What Spirituality Means to Me

sitting in meditationSince this is my first article as a contributor to Mind Petals I thought I would start with an attempt to outline a concept around which most of my writing is likely to center – spirituality. What I will give is my opinion and understanding of what spirituality is and how it differs from and also relates to what is commonly covered by the term ‘religion.’

In recent times religion’s role in the lives of many people, especially in the western world, has greatly decreased. People tend to see religions as useless, rigid and outdated systems of rituals, rules and practices. Often it is. It often divides people. It has been used as a guise for some horrific crimes, also to manipulate and as a political tool.

The problems with much large-scale organized religion is that the external forms and dogma have become totally separated from the deeper teachings and have become control mechanisms blindly and fanatically followed. This happens because religion is mistakenly seen as the end, rather than the means it is. When seen on this level all the superficial differences are perceived as important and judgment and division prevails.

Religion has come to us from spirituality. Within every organized religion there is a more esoteric, inner, dimension which goes beyond the mere following of rules and empty ritual and explores the deeper issues that gave birth to the external forms of religion. Some examples of such spiritual traditions amongst the major world religions are Gnosticism in Christianity, Sufism in the Islamic tradition, Kabbalah in Judaism.

In other cases the esoteric movement may be less clearly defined and organized, and of course spirituality does not need a connection to any specific tradition. Some belief systems which are predominantly focused on the internal states, Buddhism and Taoism come to mind, are often seen as more spiritual. Even in these cases however, over time the solely exoteric sides have developed often at the expense of the original teachings as seen in the case of religious Taoism.

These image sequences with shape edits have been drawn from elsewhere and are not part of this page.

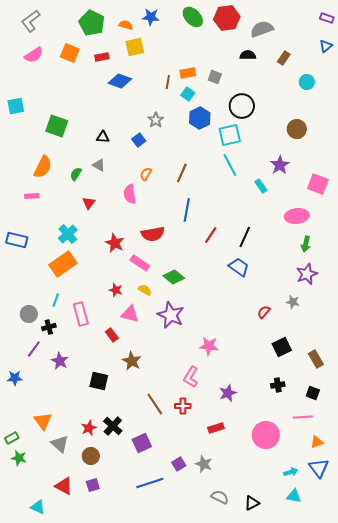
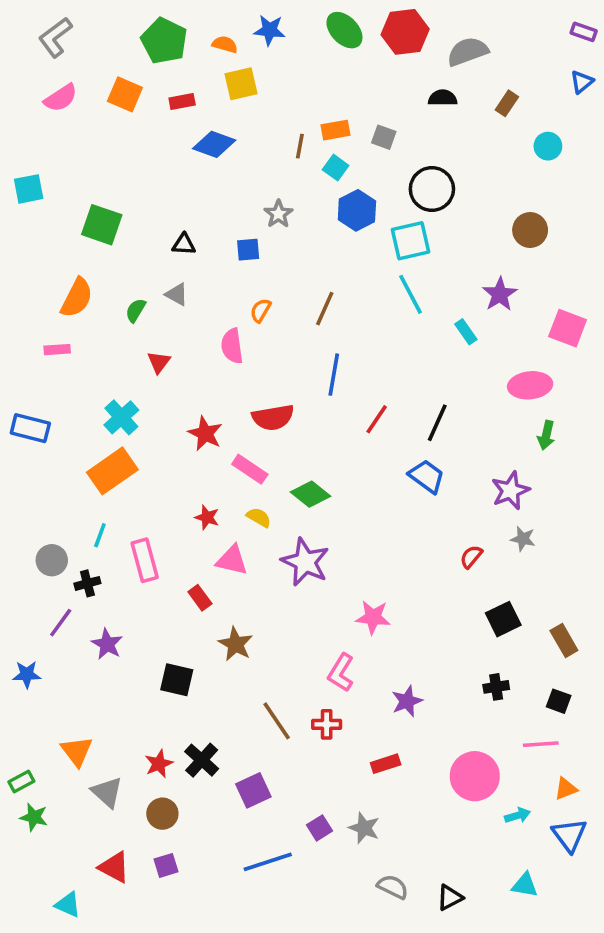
blue square: (139, 140) -> (248, 250), turned 32
purple star: (307, 274) -> (510, 491), moved
cyan arrow: (291, 472) -> (518, 815), moved

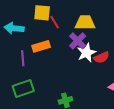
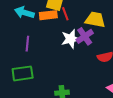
orange rectangle: (41, 46) -> (48, 15), moved
white star: (87, 53) -> (71, 39), moved

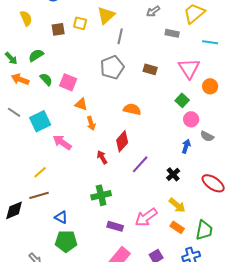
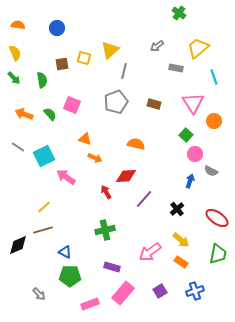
yellow semicircle: (26, 18) -> (15, 53), moved
cyan line: (210, 42) -> (214, 77), turned 63
green semicircle: (36, 55) -> (42, 80), moved, turned 112
green arrow: (11, 58) -> (14, 78), moved
pink square: (68, 82) -> (72, 105), moved
orange arrow: (91, 123) -> (95, 158), turned -48
red diamond: (122, 141) -> (126, 176), turned 45
purple rectangle: (115, 226) -> (112, 267), moved
green trapezoid: (204, 230) -> (218, 254), moved

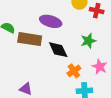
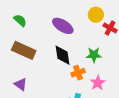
brown rectangle: (30, 39) -> (24, 50), moved
orange cross: (74, 71) -> (78, 73), moved

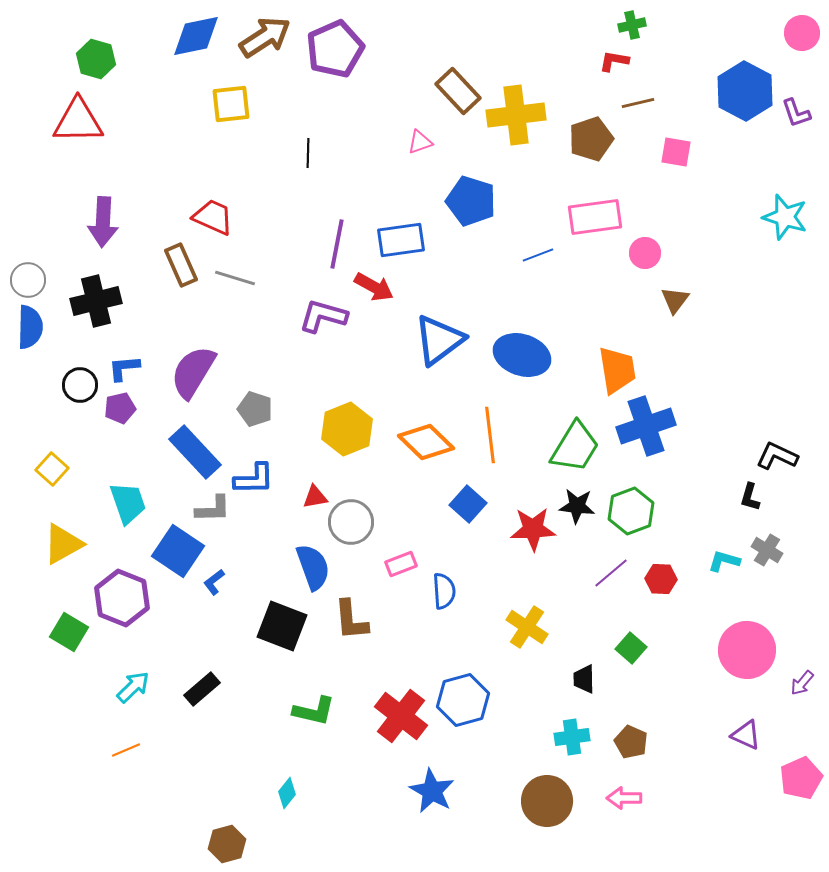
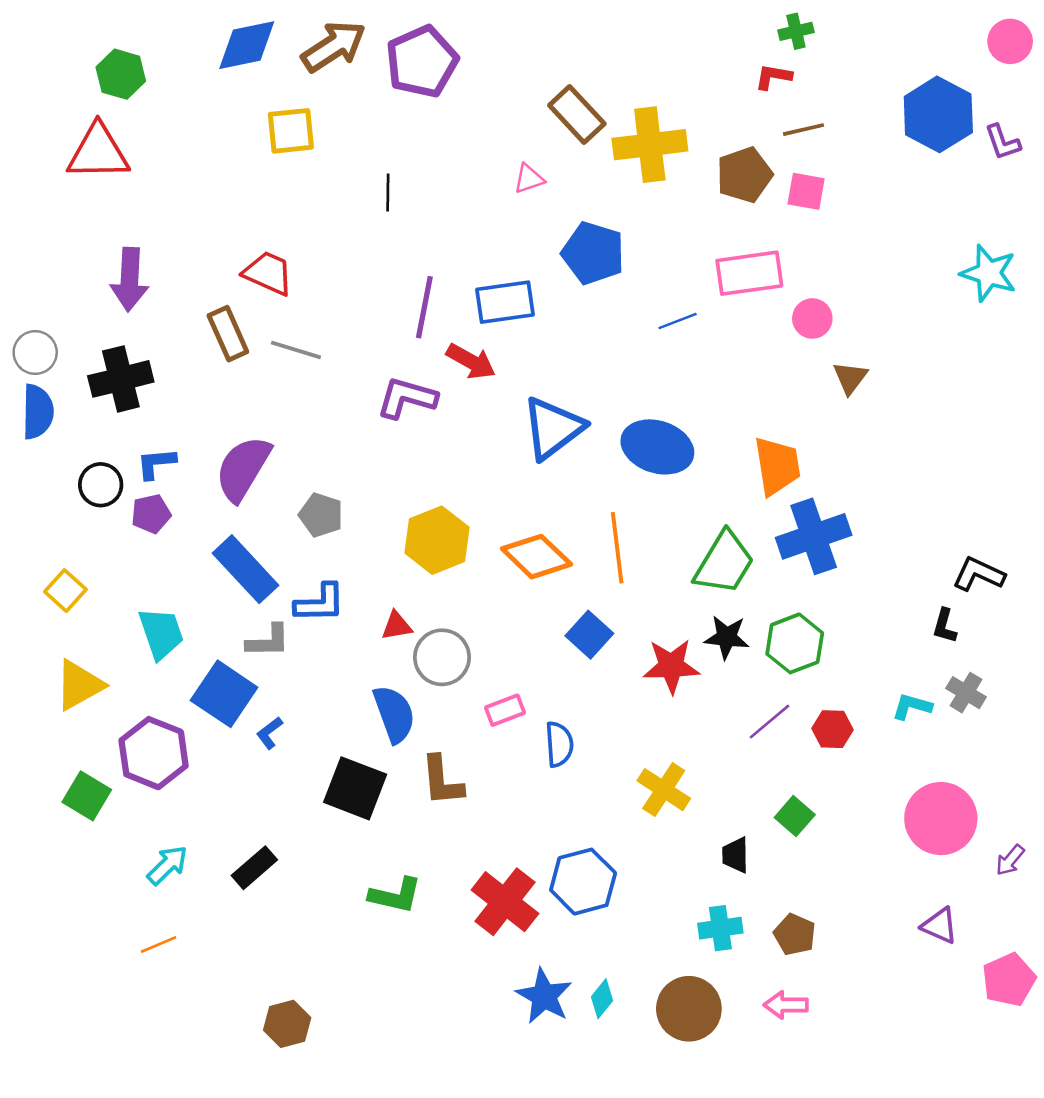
pink square: (676, 152) -> (806, 191), moved
cyan diamond: (287, 793) -> (602, 999), moved
brown hexagon: (227, 844) -> (287, 1024), moved

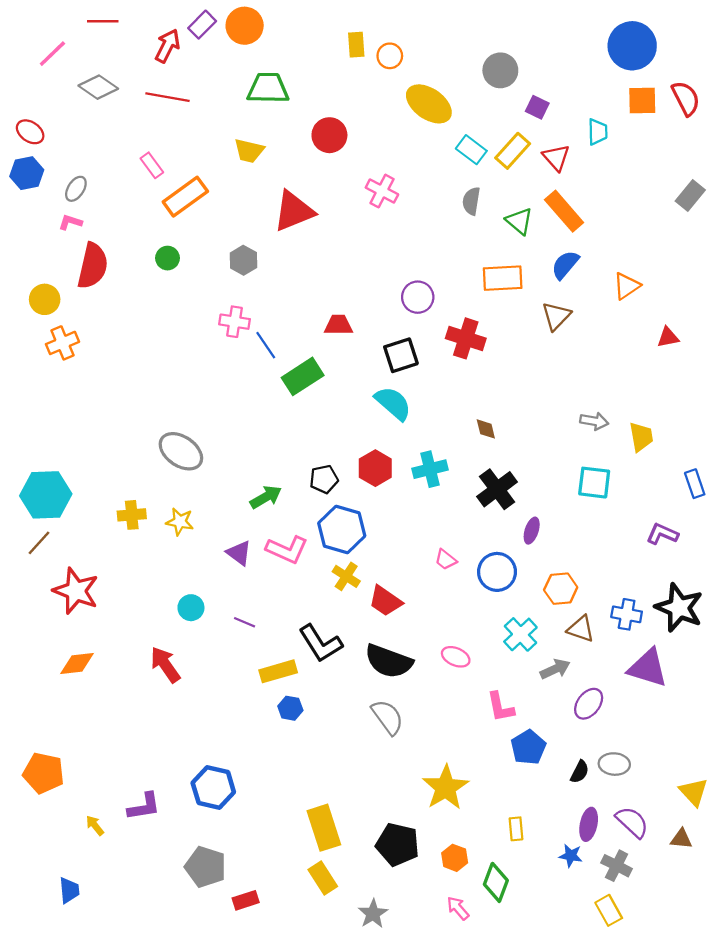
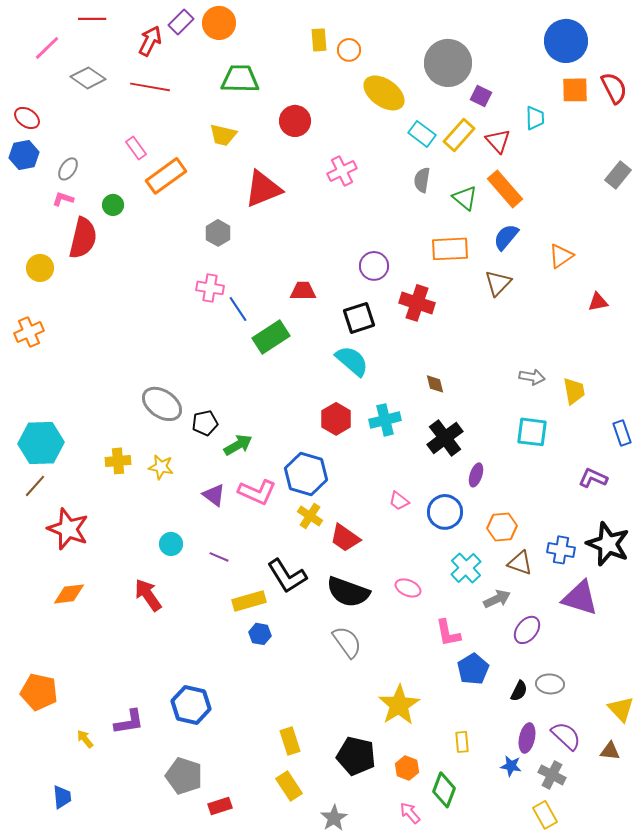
gray circle: (500, 70) -> (448, 63), size x1.5
pink cross: (382, 191) -> (342, 171), turned 36
green circle: (167, 258) -> (113, 205), moved
orange cross: (62, 343) -> (29, 332), moved
black pentagon: (324, 479) -> (205, 423), moved
yellow rectangle: (324, 828) -> (290, 741), size x0.7

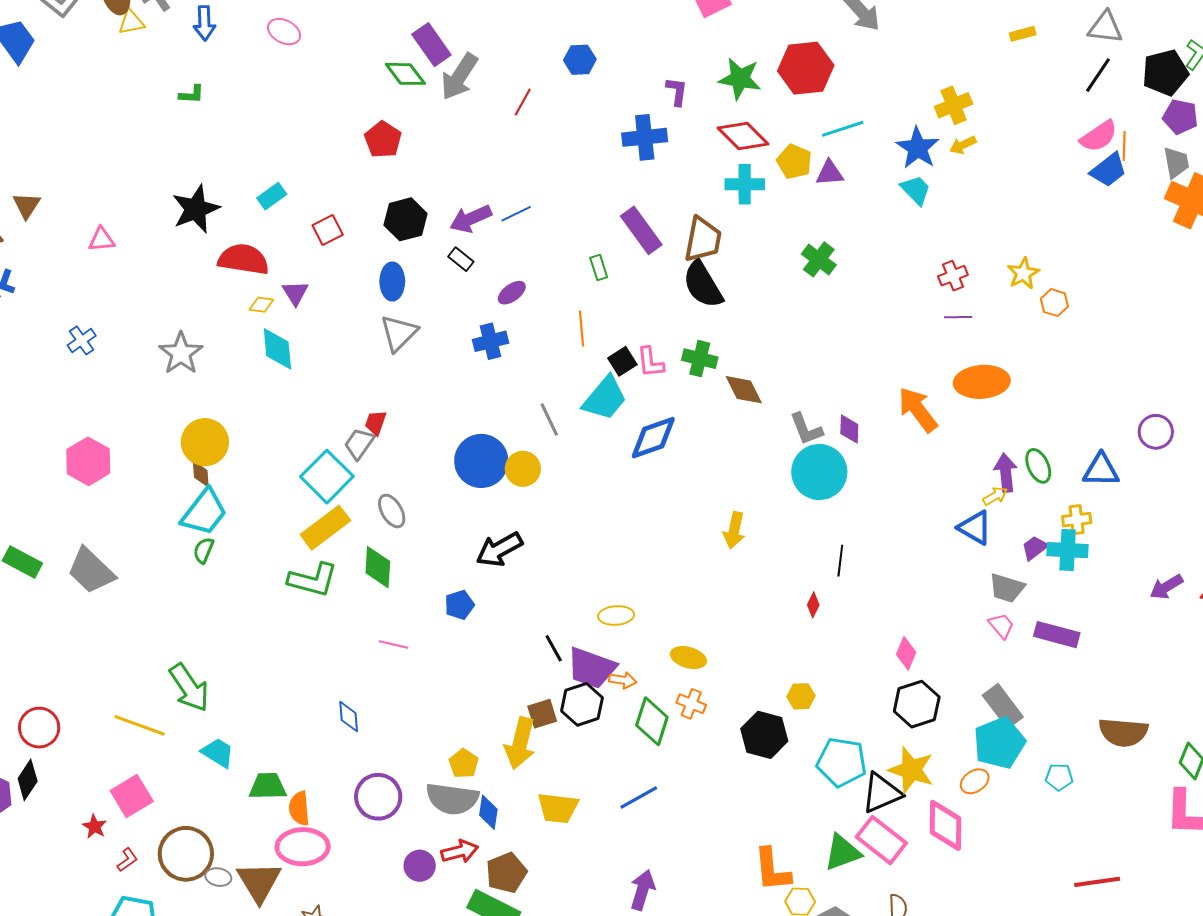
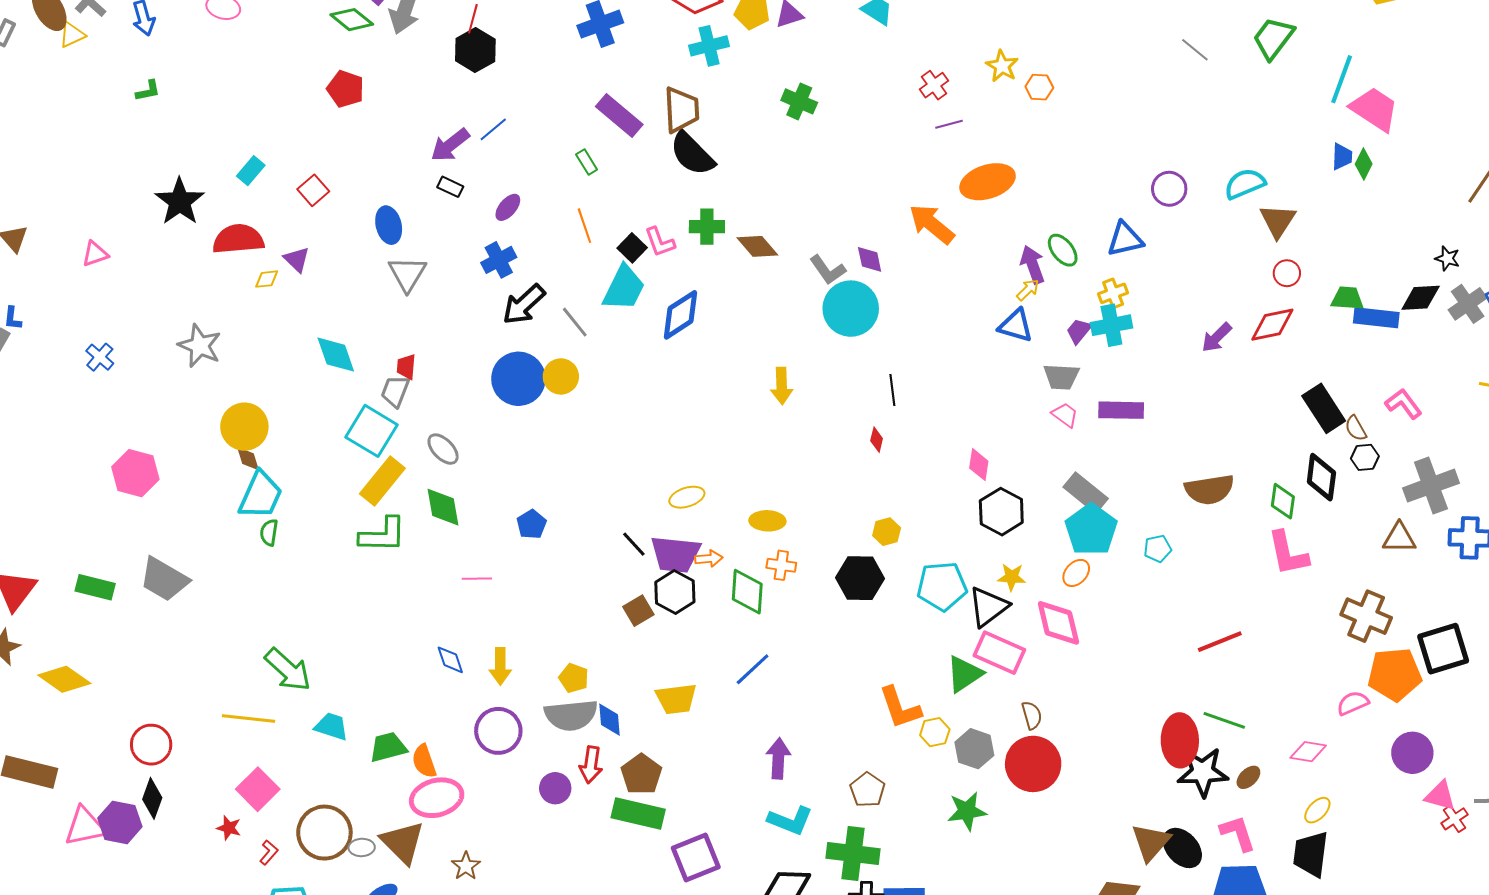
black hexagon: (406, 219) -> (475, 50), moved
cyan diamond: (277, 349) -> (336, 355), moved
black arrow: (499, 549) -> (524, 304), moved
yellow arrow: (520, 743) -> (500, 666), moved, size x0.7
yellow star: (911, 770) -> (1012, 577), size x0.6
red arrow: (460, 851) -> (591, 765), turned 126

What is generally understood by the term spirituality is a more personal struggle to grow and develop inwardly. Spirituality deals with the important questions everyone must reconcile for themselves. Although discipline, rules and ritual are also essential in spiritual development, spirituality, or true religion, is a system that uses these appropriately to guide the practitioner to higher levels of development.

Essentially a person’s spirituality is the way they deal with the condition of existence and interact with reality. I believe that the existential question is something everyone one of us is trying to reckon with, even if it our tactic is a flat denial. Our human condition necessarily defines the way we live. The fact our life is limited and not ever-lasting gives perspective to everything in our lives. It ultimately leaves us with nothing permanent from the ‘worldly’ and the realization that even we will one day become nothing.

This pending annihilation can be quite terrifying or even depressing, rendering everything else as meaningless. Some people pretend the problem does not exist and simply try their best to get caught up in life and live as if they will never die, postponing the question as long as they can. If you think about it you will realize this is also the approach of blind-faith religion. Alternatively, spirituality is an attempt to work towards the solution this problem – to find something lasting and worthwhile which will give us a sense of certainty and peace.

Where religion offers us the uncertainty (as by the time you find out if it is right or wrong it is too late) of eternal life for accepting someone else’s understanding, spirituality encourages us to seek our own answers to reach a state which transcends death. This aim is the reason that across all spiritual paths, and therefore also preserved in the religious traditions in varying degrees, there is one aspect that stands out as central and common to all. This commonality is the striving of the aspirant to move from a self-centered perspective to a more universal state, to identification with a ‘whole,’ something which transcend duality. This state is seems to be cultivated through understanding and acceptance and to manifest indiscriminate empathy and love.

In future articles I hope to explore in more detail the concepts of the spiritual traditions and give readers and overview which is hopefully interesting and informative.